Skin, Touching, Skin: Disability, Touch, and Radical Interdependence

Skin, Touching, Skin: Disability, Touch, and Radical Interdependence

Christina Crosby • Wesleyan University

November 19 @ 6 P.M. | Daniel Family Commons, Usdan University Center

What can we learn from thinking about bodies imperfect and undone? In the field of disability studies, bodies are distinguished by “brilliant imperfections” (Eli Clare)that wrongly lead to social disablement and exclusion from public life, injuring those so disabled and impoverishing our understanding of human being. Many disabled people living with significant impairments need daily help with basic functions, as I do. Perhaps the touch of care that so many bodies require can recall us to the radical interdependence of us all. Touching makes for universality—no person can live through infancy without it—and touching is a connection across the spaces between irreducibly singular human beings.
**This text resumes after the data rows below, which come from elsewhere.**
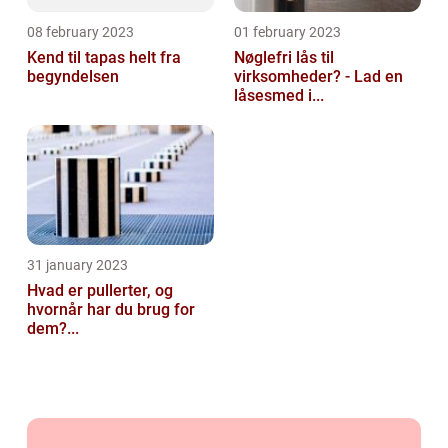
08 february 2023
01 february 2023
Kend til tapas helt fra
Nøglefri lås til
begyndelsen
virksomheder? - Lad en
låsesmed i...
31 january 2023
Hvad er pullerter, og
hvornår har du brug for
dem?...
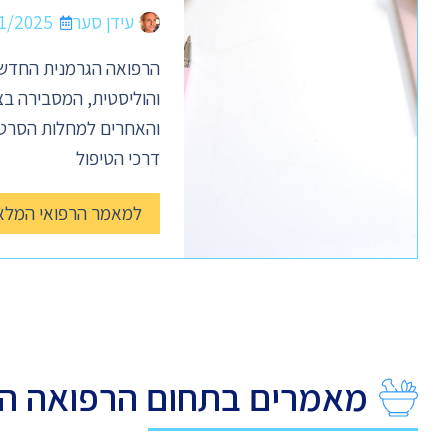
עידן סער
1/2025
הרפואה הגרמנית החדשה
והוליסטית, המסבירה בצ
והאחרים למחלות הסרטן
דרכי הטיפול
למאמר הרפואי המלא
מאמרים בתחום הרפואה ה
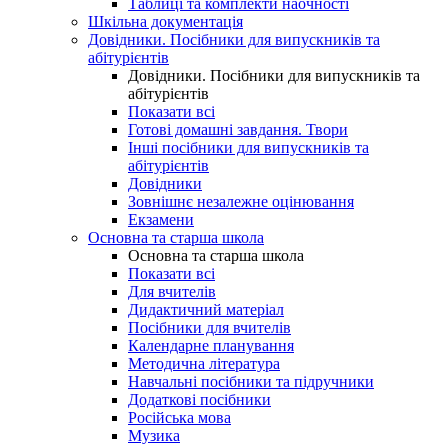
Таблиці та комплекти наочності
Шкільна документація
Довідники. Посібники для випускників та
абітурієнтів
Довідники. Посібники для випускників та
абітурієнтів
Показати всі
Готові домашні завдання. Твори
Інші посібники для випускників та
абітурієнтів
Довідники
Зовнішнє незалежне оцінювання
Екзамени
Основна та старша школа
Основна та старша школа
Показати всі
Для вчителів
Дидактичний матеріал
Посібники для вчителів
Календарне планування
Методична література
Навчальні посібники та підручники
Додаткові посібники
Російська мова
Музика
In this sense, touching is both a ground of universal interdependence and an act that confirms the inadequacy of any idea of universal human “being.” I consider these matters by thinking first about the complexities of skin as both organ and idea, then turn to the unsettling excitations of sexual touch. I close by briefly thinking about how Maggie Nelson's decidedly queer artistic practice demonstrates the complexities of embodied life at the limits of analytic understanding.